### What the task asks
Using the records below, write out again exactly the lines that begin at the line containing "如果我们都听之任之，当我们国家的全面自信被这" and end at the line containing "些段子蛀空，就有可能重演前苏共和苏联的悲剧。", and no other lines.

Data START

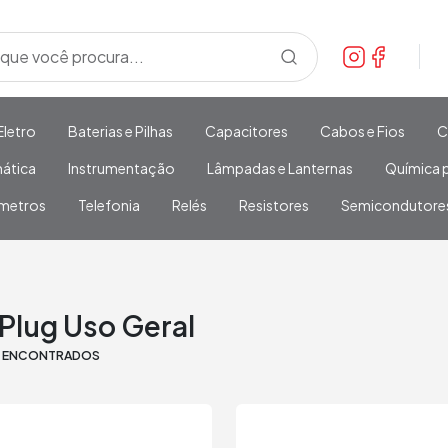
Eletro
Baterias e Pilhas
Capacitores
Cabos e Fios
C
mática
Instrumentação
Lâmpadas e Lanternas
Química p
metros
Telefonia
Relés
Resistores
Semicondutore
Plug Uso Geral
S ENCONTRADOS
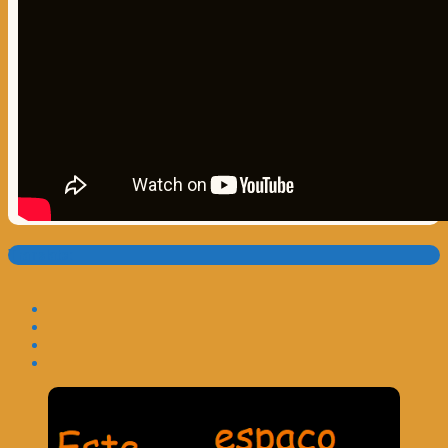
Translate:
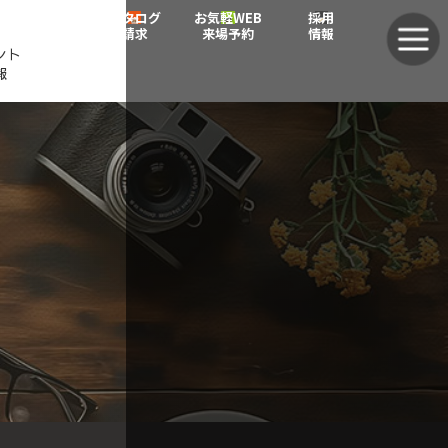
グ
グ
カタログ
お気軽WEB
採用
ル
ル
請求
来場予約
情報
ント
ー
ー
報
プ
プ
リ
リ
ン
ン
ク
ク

Data END
Data START

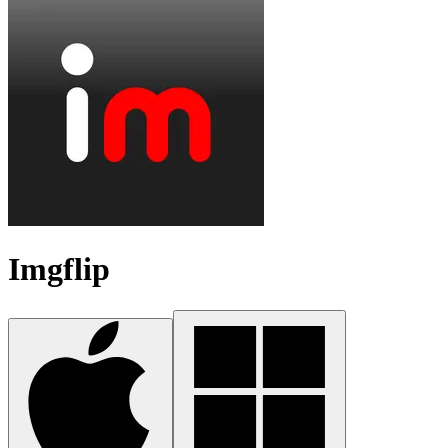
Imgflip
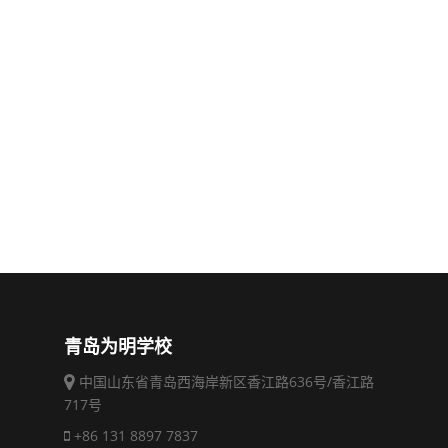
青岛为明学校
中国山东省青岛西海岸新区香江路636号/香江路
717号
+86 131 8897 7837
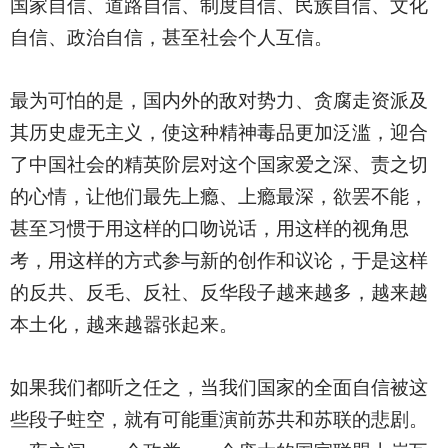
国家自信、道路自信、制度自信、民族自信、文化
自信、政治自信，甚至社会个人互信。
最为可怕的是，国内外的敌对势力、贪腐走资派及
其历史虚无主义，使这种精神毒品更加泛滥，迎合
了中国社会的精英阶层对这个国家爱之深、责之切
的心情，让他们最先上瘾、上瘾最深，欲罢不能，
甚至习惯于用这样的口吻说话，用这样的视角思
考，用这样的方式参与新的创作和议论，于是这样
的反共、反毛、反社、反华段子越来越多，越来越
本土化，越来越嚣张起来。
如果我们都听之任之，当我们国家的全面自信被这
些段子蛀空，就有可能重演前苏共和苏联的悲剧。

Data END

### Response box
如果我们都听之任之，当我们国家的全面自信被这
些段子蛀空，就有可能重演前苏共和苏联的悲剧。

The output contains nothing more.